---- THE DATA
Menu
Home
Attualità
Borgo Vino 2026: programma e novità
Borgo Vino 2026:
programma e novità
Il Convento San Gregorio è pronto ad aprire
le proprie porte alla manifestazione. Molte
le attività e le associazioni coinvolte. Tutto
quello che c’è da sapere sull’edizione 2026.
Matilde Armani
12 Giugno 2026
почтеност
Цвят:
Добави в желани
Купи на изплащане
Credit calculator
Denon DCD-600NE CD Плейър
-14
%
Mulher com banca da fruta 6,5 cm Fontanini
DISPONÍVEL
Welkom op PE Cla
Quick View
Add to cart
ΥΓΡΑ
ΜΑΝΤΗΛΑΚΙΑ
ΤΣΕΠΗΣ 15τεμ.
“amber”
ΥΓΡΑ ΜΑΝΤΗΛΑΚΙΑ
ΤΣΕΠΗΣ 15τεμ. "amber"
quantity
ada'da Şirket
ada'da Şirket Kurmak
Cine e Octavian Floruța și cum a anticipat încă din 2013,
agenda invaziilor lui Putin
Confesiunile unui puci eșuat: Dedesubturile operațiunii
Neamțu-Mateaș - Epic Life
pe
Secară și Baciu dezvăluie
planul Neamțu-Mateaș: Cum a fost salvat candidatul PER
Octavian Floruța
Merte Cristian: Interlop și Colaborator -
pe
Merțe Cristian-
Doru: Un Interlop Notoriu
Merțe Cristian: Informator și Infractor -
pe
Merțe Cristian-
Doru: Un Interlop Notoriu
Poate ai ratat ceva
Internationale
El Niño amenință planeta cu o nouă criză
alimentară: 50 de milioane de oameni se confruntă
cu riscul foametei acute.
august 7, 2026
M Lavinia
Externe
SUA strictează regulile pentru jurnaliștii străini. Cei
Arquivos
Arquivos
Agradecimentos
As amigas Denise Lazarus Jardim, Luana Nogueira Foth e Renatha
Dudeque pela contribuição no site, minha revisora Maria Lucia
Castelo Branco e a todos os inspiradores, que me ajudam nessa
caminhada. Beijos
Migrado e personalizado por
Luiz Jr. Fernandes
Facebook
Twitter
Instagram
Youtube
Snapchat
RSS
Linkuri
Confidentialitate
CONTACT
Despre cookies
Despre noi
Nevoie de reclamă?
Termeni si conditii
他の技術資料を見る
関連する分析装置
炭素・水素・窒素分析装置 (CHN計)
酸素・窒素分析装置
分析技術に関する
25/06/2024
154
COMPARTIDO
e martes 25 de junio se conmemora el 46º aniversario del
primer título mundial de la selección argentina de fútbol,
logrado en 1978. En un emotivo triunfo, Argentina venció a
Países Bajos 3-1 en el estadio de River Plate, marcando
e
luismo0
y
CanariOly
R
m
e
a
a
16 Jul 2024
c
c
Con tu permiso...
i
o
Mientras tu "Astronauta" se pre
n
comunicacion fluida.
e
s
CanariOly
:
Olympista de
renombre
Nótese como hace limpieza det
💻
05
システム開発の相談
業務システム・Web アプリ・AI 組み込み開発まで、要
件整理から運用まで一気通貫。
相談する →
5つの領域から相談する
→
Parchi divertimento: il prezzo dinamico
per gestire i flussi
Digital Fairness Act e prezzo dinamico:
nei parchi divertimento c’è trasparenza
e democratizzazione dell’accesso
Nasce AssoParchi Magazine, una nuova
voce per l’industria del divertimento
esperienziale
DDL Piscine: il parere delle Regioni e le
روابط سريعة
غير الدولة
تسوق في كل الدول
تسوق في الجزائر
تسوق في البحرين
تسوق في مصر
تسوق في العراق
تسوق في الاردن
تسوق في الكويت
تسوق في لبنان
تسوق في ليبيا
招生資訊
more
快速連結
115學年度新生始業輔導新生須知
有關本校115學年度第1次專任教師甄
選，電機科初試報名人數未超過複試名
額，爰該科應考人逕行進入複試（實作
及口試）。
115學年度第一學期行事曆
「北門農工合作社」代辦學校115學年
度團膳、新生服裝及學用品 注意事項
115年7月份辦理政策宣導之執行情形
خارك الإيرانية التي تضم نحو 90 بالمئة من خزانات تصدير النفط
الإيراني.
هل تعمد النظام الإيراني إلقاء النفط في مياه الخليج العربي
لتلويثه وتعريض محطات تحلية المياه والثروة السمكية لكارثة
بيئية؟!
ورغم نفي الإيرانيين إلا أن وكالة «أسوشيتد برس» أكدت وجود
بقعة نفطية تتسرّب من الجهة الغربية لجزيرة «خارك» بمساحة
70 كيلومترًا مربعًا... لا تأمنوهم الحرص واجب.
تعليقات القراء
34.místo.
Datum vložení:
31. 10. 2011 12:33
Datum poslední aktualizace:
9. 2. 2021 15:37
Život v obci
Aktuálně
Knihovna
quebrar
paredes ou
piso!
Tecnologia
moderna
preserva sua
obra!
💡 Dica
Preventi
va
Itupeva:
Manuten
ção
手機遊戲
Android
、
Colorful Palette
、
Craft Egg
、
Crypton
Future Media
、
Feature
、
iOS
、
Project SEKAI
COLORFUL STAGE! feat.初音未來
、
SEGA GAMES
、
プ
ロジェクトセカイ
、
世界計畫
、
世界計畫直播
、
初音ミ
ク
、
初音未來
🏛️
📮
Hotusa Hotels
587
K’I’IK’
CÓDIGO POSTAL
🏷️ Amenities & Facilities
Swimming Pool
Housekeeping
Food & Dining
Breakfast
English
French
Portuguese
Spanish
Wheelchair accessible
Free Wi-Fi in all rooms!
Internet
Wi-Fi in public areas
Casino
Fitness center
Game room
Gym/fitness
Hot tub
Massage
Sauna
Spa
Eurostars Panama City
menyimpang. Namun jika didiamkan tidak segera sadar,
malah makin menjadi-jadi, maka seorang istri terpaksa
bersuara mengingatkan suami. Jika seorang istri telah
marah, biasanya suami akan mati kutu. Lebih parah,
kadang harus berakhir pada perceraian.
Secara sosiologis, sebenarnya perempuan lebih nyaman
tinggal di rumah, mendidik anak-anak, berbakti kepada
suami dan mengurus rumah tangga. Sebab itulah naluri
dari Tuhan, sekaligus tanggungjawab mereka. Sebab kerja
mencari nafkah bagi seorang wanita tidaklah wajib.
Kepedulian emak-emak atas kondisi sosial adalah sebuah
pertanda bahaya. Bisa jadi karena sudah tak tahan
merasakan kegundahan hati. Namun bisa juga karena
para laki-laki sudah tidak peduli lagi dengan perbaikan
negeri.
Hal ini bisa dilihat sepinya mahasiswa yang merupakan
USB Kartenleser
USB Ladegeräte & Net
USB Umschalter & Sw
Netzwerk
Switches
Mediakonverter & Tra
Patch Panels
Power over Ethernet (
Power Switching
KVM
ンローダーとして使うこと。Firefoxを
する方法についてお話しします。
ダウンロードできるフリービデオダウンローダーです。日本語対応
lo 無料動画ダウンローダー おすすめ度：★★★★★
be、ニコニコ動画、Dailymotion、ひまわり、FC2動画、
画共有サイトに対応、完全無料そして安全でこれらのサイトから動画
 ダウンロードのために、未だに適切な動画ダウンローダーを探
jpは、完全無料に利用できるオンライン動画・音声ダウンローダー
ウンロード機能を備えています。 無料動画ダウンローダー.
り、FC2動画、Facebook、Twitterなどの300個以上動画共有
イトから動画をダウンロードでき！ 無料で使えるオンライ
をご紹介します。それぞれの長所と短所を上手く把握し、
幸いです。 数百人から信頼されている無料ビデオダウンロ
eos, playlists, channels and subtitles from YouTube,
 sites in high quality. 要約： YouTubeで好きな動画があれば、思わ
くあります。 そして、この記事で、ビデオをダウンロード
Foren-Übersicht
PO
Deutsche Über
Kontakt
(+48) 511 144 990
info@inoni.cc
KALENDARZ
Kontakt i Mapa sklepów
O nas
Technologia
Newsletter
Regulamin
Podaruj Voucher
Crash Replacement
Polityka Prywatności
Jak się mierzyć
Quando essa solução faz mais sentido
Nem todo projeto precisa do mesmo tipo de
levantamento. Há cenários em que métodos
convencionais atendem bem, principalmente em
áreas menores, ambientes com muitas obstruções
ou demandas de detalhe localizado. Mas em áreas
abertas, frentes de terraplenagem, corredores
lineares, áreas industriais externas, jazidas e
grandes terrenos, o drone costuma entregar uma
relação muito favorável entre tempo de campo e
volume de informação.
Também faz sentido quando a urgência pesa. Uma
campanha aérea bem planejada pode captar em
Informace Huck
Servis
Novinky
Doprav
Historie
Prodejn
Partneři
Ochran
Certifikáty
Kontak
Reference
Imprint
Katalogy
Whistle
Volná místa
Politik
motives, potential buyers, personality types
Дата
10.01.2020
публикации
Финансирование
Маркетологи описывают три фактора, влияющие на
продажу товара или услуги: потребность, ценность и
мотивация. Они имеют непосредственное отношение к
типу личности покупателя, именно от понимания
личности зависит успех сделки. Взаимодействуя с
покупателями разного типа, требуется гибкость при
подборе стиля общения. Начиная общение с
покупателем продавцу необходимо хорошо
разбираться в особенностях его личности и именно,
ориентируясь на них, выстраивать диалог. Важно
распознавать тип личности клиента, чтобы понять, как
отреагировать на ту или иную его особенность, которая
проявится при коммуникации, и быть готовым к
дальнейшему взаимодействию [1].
--------
DIRECTIONS: Print, without alteration, only the lines above between the one holding "Luiz Jr. Fernandes" and the one holding "هل تعمد النظام", inclusive.

EXERCISE ANSWER:
Luiz Jr. Fernandes
Facebook
Twitter
Instagram
Youtube
Snapchat
RSS
Linkuri
Confidentialitate
CONTACT
Despre cookies
Despre noi
Nevoie de reclamă?
Termeni si conditii
他の技術資料を見る
関連する分析装置
炭素・水素・窒素分析装置 (CHN計)
酸素・窒素分析装置
分析技術に関する
25/06/2024
154
COMPARTIDO
e martes 25 de junio se conmemora el 46º aniversario del
primer título mundial de la selección argentina de fútbol,
logrado en 1978. En un emotivo triunfo, Argentina venció a
Países Bajos 3-1 en el estadio de River Plate, marcando
e
luismo0
y
CanariOly
R
m
e
a
a
16 Jul 2024
c
c
Con tu permiso...
i
o
Mientras tu "Astronauta" se pre
n
comunicacion fluida.
e
s
CanariOly
:
Olympista de
renombre
Nótese como hace limpieza det
💻
05
システム開発の相談
業務システム・Web アプリ・AI 組み込み開発まで、要
件整理から運用まで一気通貫。
相談する →
5つの領域から相談する
→
Parchi divertimento: il prezzo dinamico
per gestire i flussi
Digital Fairness Act e prezzo dinamico:
nei parchi divertimento c’è trasparenza
e democratizzazione dell’accesso
Nasce AssoParchi Magazine, una nuova
voce per l’industria del divertimento
esperienziale
DDL Piscine: il parere delle Regioni e le
روابط سريعة
غير الدولة
تسوق في كل الدول
تسوق في الجزائر
تسوق في البحرين
تسوق في مصر
تسوق في العراق
تسوق في الاردن
تسوق في الكويت
تسوق في لبنان
تسوق في ليبيا
招生資訊
more
快速連結
115學年度新生始業輔導新生須知
有關本校115學年度第1次專任教師甄
選，電機科初試報名人數未超過複試名
額，爰該科應考人逕行進入複試（實作
及口試）。
115學年度第一學期行事曆
「北門農工合作社」代辦學校115學年
度團膳、新生服裝及學用品 注意事項
115年7月份辦理政策宣導之執行情形
خارك الإيرانية التي تضم نحو 90 بالمئة من خزانات تصدير النفط
الإيراني.
هل تعمد النظام الإيراني إلقاء النفط في مياه الخليج العربي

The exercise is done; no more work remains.